Дамы, получив непривычно свежую и нераспространённую информацию, оживились. И стали звонить. При мне.
Половина коллег стремилась донести новость до остальных горожан, вторая половина – обзванивала претендентов(ок) на моё спокойное, перспективное место.
И я ушла улаживать земные дела. Дальше.
Очень беспокоило хозяйство. Прям волновало.
Родные бройлеры, милые кролики и няшные пчёлы – как они без меня? Кто о них позаботится? Кроме бабы Маши?
Баба Маша была моей дачной соседкой – через забор. Воспитанная Советским Союзом в духе трудового подвига она не могла жить без работы. Совсем, тосковала и грозилась помереть. Только состояние крайней усталости («валюсь без сил») давало бабе Маше чувство выполненного долга.
За совершенно символические деньги и доброе слово «Спасибо» она оказывала мне непосильную для восьмидесяти двух лет помощь. Пока я отдыхала на госслужбе.
К ней я и поехала.
Баба Маша, перебрав урожай картофеля на множество фракций тихо страдала. Выбором.
Что делать дальше?
Покрасить забор или побелить веранду?
- Баб Маш! День добрый! Как вы? – начала я дипломатично, издалека.
- Да вот не знаю… Веранда пооблазила… Побелить, что ли? – печально ответила баба Маша.
- Баб Маш! Я тут приболела, наверно полежу в больнице. Вы не присмотрите за моими? – не уточняя за кем, попросила я.
Оживлённая непочатым краем работы баба Маша с задором восьмидесятидвухлетнего комсомольца ответила:
- Пригляжу! Ложись себе спокойно!
И – мы распрощались. Неизвестно на сколько.
Погребальные хлопоты оказались лёгкими и приятными.
Нарядов у меня было много: костюм пасечника, кролиководческий комбинезон, мундир госслужащего и только одно событийное платье.
Зелёненькое. В нем я награждалась грамотами, ходила на свадьбы и именины. Даже из роддома я возвращалась в нём.

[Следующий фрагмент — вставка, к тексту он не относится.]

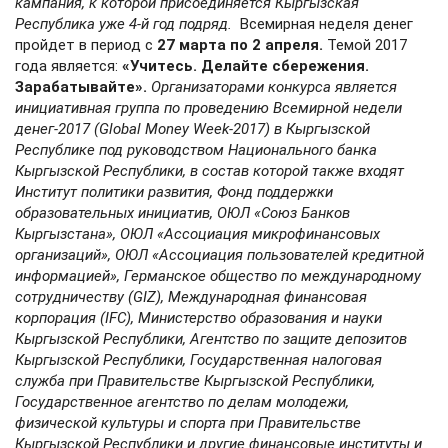
кампания, к которой присоединяется Кыргызская
Республика уже 4-й год подряд.
Всемирная неделя денег
пройдет в период с
27 марта по 2 апреля.
Темой 2017
года является:
«Учитесь. Делайте сбережения.
Зарабатывайте».
Организаторами конкурса является
инициативная группа по проведению Всемирной недели
денег-2017 (Global Money Week-2017) в Кыргызской
Республике под руководством Национального банка
Кыргызской Республики, в состав которой также входят
Институт политики развития, Фонд поддержки
образовательных инициатив, ОЮЛ «Союз Банков
Кыргызстана», ОЮЛ «Ассоциация микрофинансовых
организаций», ОЮЛ «Ассоциация пользователей кредитной
информацией», Германское общество по международному
сотрудничеству (GIZ), Международная финансовая
корпорация (IFC), Министерство образования и науки
Кыргызской Республики, Агентство по защите депозитов
Кыргызской Республики, Государственная налоговая
служба при Правительстве Кыргызской Республики,
Государственное агентство по делам молодежи,
физической культуры и спорта при Правительстве
Кыргызской Республики и другие финансовые институты и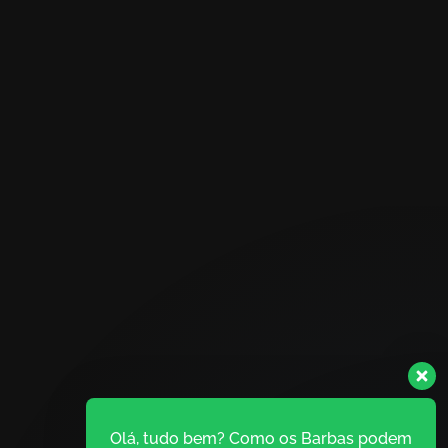
Olá, tudo bem? Como os Barbas podem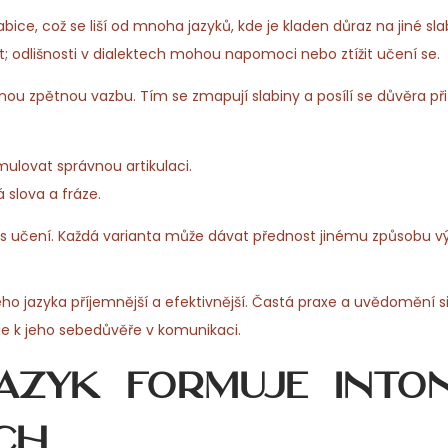
abice, což se liší od mnoha jazyků, kde je kladen důraz na jiné sla
; odlišnosti v dialektech mohou napomoci nebo ztížit učení se.
ílenou zpětnou vazbu. Tím se zmapují slabiny a posílí se důvěra př
lovat správnou artikulaci.
slova a fráze.
 učení. Každá varianta může dávat přednost jinému způsobu výs
ho jazyka příjemnější a efektivnější. Častá praxe a uvědomění 
ěje k jeho sebedůvěře v komunikaci.
azyk formuje inton
ch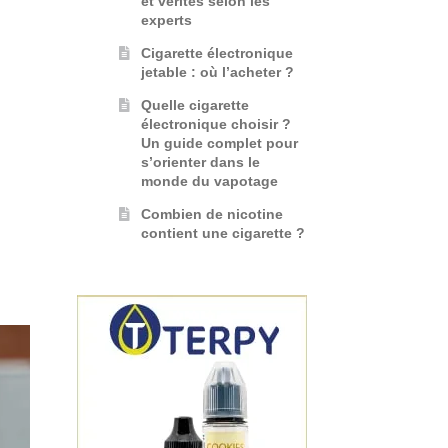
et vérités selon les
experts
Cigarette électronique
jetable : où l’acheter ?
Quelle cigarette
électronique choisir ?
Un guide complet pour
s’orienter dans le
monde du vapotage
Combien de nicotine
contient une cigarette ?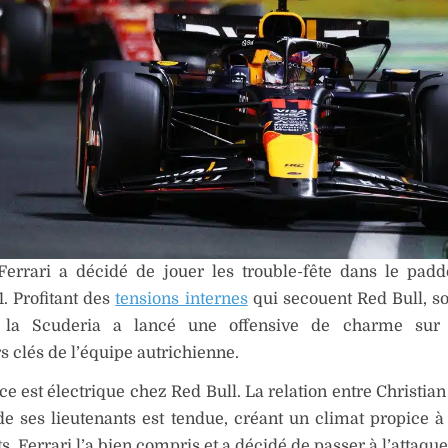
 Ferrari a décidé de jouer les trouble-fête dans le pad
. Profitant des
tensions internes
qui secouent Red Bull, so
, la Scuderia a lancé une offensive de charme sur 
s clés de l’équipe autrichienne.
e est électrique chez Red Bull. La relation entre Christian
de ses lieutenants est tendue, créant un climat propice à
s. Ferrari l’a bien compris et a décidé de passer à l’attaque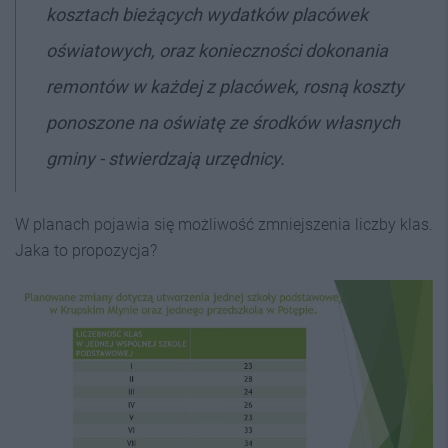
kosztach bieżących wydatków placówek
oświatowych, oraz konieczności dokonania
remontów w każdej z placówek, rosną koszty
ponoszone na oświatę ze środków własnych
gminy - stwierdzają urzędnicy.
W planach pojawia się możliwość zmniejszenia liczby klas.
Jaka to propozycja?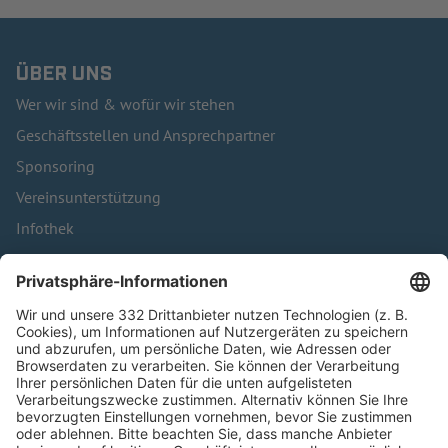
ÜBER UNS
Wer wir sind & wofür wir stehen
Geschäftsstellen und Ansprechpartner
Sponsoring
Vereinsunterstützung
Infothek
Kontakt
HÄUFIG BESUCHTE SEITEN
Pässe und Vereinswechsel
Trainerausbildung
Schulungsangebot Vereinsmitarbeiter
BFV-Geschäftsstellen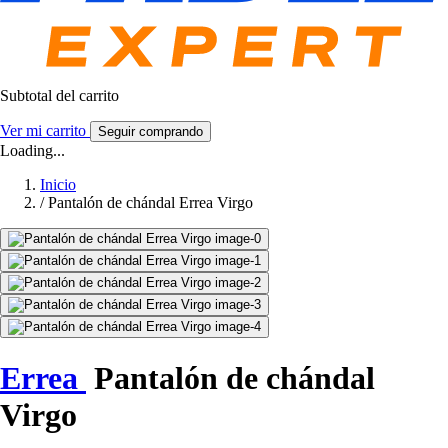
Subtotal del carrito
Ver mi carrito
Seguir comprando
Loading...
Inicio
/
Pantalón de chándal Errea Virgo
Errea
Pantalón de chándal
Virgo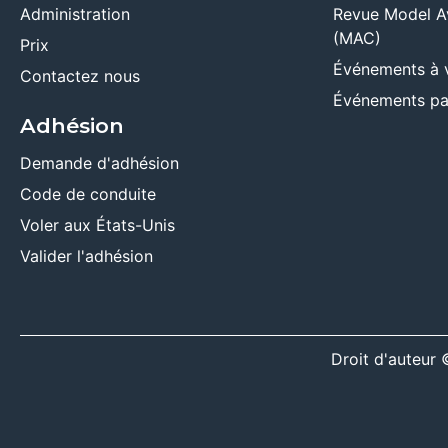
Administration
Revue Model A
(MAC)
Prix
Événements à 
Contactez nous
Événements pa
Adhésion
Demande d'adhésion
Code de conduite
Voler aux États-Unis
Valider l'adhésion
Droit d'auteu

Посмотрев на свет зелёненькое платьице я обнаружила, что его люблю не только я. Но - и моль. Значит «в свет» носить уже нельзя, а вот красиво лежать – можно.
С обувью было проще. Кроссовки, чешки и резиновые сапоги не гармонировали с любимым мной (и молью) платьицем. А вот красные туфли на десятисантиметровом каблуке…
(Туфли я купила по случаю, на чудовищной распродаже. По цене пакета молока. Я в жизни не носила ни модельной обуви, ни высоких каблуков, ни красного. Но – польстилась.
Так они и стояли несколько лет. В коробке, не одёванные.)
Гардероб был готов!
Оставалась семья: Барсик и Алиса.
Барсик - кот редкой породы «белорусский бройлерный», жил у нас в приходящем режиме. По национальности кот Барсик был помойником, ведущим маргинальный образ жизни. До момента нашего с ним знакомства он жил в подвале, ел в мусорке и возглавлял дворовый прайд котов-гопников. После знакомства с нами – делал всё тоже самое, только иногда приходил в квартиру – поспать на диване, поесть халяльного и зализать раны.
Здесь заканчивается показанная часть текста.